Очереди к окошкам хлеборезки и раздаточной почти никакой теперь не было, и Линде за десять минут получил и съел свой скудный обед. После него, как всегда, есть захотелось еще сильнее. Чтобы поскорее отделаться от этого противного и назойливого ощущения, Вернер, как только зашел в свой барак — до конца перерыва оставалось еще полчаса, — сразу же достал из-под подушки, набитой истершейся деревянной стружкой наволочки из мешковины, небольшую книжку и близоруко в нее уткнулся. Без очков — их у него отобрали еще при аресте — при мутном свете из замерзшего оконца Линде вряд ли бы смог прочесть мелкий шрифт в книжке, если бы не знал текст почти наизусть. Это был томик дореволюционного издания русского перевода «Фауста» Гёте, неведомыми путями попавший в библиотеку КВЧ устьпянского лагеря для заключенных.
Нары в бараках этого лагеря были устроены по так называемой «вагонной системе», то есть с проходами между четверками двухъярусных одинаковых полатей, расположенных крестами. Сосед Линде через проход, под стать ему высокий и сутулый, сердито копался под матрацем на своем месте.
В отличие от немца, на одежде которого все прорехи были залатаны или заштопаны, а неуклюжие ЧТЗ из старых автопокрышек зашнурованы крепкой веревочкой, у этого заключенного из его бушлата и штанов отовсюду торчала вата. Утильные бурки, подвязанные обрывком электрического шнура, сбились в сторону. Такой вид у заключенных в лагерях, подобных устьпянскому, то есть относительно легких, возникает обычно в результате внутренней капитуляции, когда человек становится безразличен не только к своей внешности, но и к собственным удобствам. Называли таких то «Прощай-Молодость», то «Догорай-Лучина», то почему-то «Догорай — Веник».
Линде держал маленькую книжечку в своих больших огрубевших руках с таким видом, как будто это была бабочка или птичка, которая вот-вот может вспорхнуть и улететь. Голодная тоска в его выцветших глазах скоро сменилась выражением глубокого удовлетворения. Иногда он закрывал их и беззвучно шевелил губами, видимо, повторяя про себя только что прочитанное. При этом немец восхищенно улыбался и чуть заметно покачивал головой.
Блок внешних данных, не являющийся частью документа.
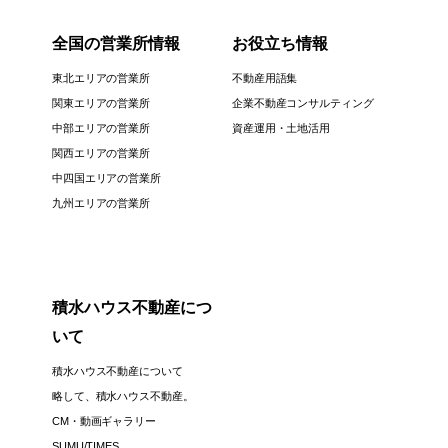
全国の営業所情報
お役立ち情報
東北エリアの営業所
不動産用語集
関東エリアの営業所
企業不動産コンサルティング
中部エリアの営業所
資産運用・土地活用
関西エリアの営業所
中四国エリアの営業所
九州エリアの営業所
積水ハウス不動産につ
いて
積水ハウス不動産について
略して、積水ハウス不動産。
CM・動画ギャラリー
SUMU/TIMES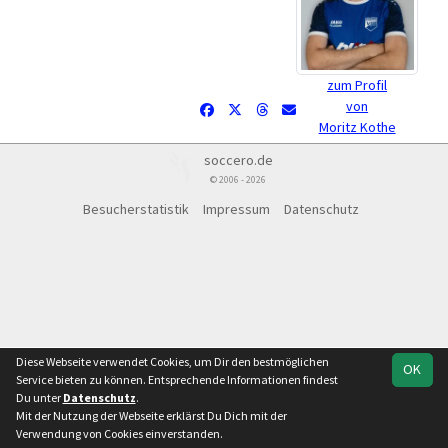
zum Profil
von
Moritz Kothe
soccero.de
© 2006 - 2026
Besucherstatistik
Impressum
Datenschutz
Diese Webseite verwendet Cookies, um Dir den bestmöglichen
OK
Service bieten zu können. Entsprechende Informationen findest
Du unter
Datenschutz
.
Mit der Nutzung der Webseite erklärst Du Dich mit der
Verwendung von Cookies einverstanden.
— Кто мог взять мою ложку, Вернер?
Изможденное, испитое лицо Жердина, он же Прощай-Молодость, испещряли бесчисленные мелкие морщины. Наверно от того, что этих морщин было очень много и располагались они беспорядочно во всех направлениях, лицо казалось невыразительным, как прикрытое маской из густой сетки. Правда, эту невыразительность с лихвой возмещали глаза, колючие и зло глядевшие из-под седых клочковатых бровей.
Линде некоторое время смотрел на спросившего недоумевающим взглядом. Спуск с высот поэзии в низы убогой прозы требовал времени. Затем он усмехнулся и прикрыл книжечку:
— Ты, Николай Николаевич, и свой корабль к атаке так же готовил, как сейчас в тошниловку собираешься?
— Да уж, у шкрабов наставлений не спрашивал… Не можешь ответить просто, не знаю, мол, а все с назиданием… Шкраб чертов!
— Ленин говорил, что нет никаких «шкрабов». Есть школьные работники. А я к тому же еще и вузовский работник…
— Был работник, да сплыл… Дневальный!
Из отделения за перегородкой, в котором сушились портянки и ЧТЗ жителей барака, вышел пожилой татарин:
— Чего дневальный кричал?
— Не видел, кто мою ложку из-под матраца спер?
— Староста взял. С дежурным по лагерю приходил, шмон делал, столовые ложки отбирал. Говорил, кондей сажать будет…
— Вот черт! В тошниловке-то на одну ложку пять человек приходится…
— Оттого и одна, что таких умных, как ты, много развелось, по баракам ложки растащили! — назидательно сказал Линде. — А хочешь свою иметь, так давно бы себе деревянную выстругал. В плотницкой работаешь…
— Коайне, абер майне… Кулацкий индивидуализм проповедуешь!